[[ Information open ]]
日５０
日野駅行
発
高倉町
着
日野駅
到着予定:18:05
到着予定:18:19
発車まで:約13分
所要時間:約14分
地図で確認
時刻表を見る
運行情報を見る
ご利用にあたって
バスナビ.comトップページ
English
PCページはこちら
[[ Information closed ]]
[[ Information open ]]
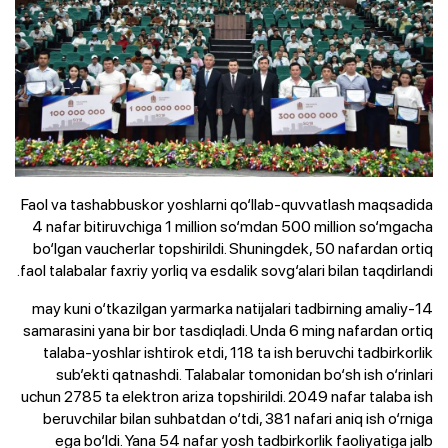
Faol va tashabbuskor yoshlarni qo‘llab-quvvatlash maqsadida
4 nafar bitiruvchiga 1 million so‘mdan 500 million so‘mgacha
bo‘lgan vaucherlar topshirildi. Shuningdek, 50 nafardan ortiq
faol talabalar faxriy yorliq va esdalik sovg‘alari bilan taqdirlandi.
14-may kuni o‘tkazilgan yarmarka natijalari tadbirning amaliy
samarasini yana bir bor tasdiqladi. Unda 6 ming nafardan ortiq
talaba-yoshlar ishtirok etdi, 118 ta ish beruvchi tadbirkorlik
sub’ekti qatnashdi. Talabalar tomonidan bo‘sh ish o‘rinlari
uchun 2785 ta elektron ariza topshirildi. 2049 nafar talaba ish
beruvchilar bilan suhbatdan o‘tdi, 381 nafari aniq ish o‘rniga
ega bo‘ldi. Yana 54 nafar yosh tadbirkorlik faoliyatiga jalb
[[ Information closed ]]
[[ Information open ]]
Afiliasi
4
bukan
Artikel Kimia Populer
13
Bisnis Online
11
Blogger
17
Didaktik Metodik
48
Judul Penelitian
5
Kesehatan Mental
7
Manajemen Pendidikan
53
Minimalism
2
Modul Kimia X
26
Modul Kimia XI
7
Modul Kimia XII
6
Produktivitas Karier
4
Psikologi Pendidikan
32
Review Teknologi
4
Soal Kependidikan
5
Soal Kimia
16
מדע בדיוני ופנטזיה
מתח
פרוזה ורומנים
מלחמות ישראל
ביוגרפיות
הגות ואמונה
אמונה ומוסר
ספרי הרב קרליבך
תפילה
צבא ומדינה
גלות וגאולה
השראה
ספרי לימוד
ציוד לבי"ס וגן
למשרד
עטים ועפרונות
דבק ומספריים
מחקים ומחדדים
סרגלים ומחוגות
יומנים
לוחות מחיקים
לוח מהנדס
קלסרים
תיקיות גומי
[[ Information closed ]]
• Assigned task
Across the entries above, how many lines include "topshirildi"? State only that number.

• Response to the task
2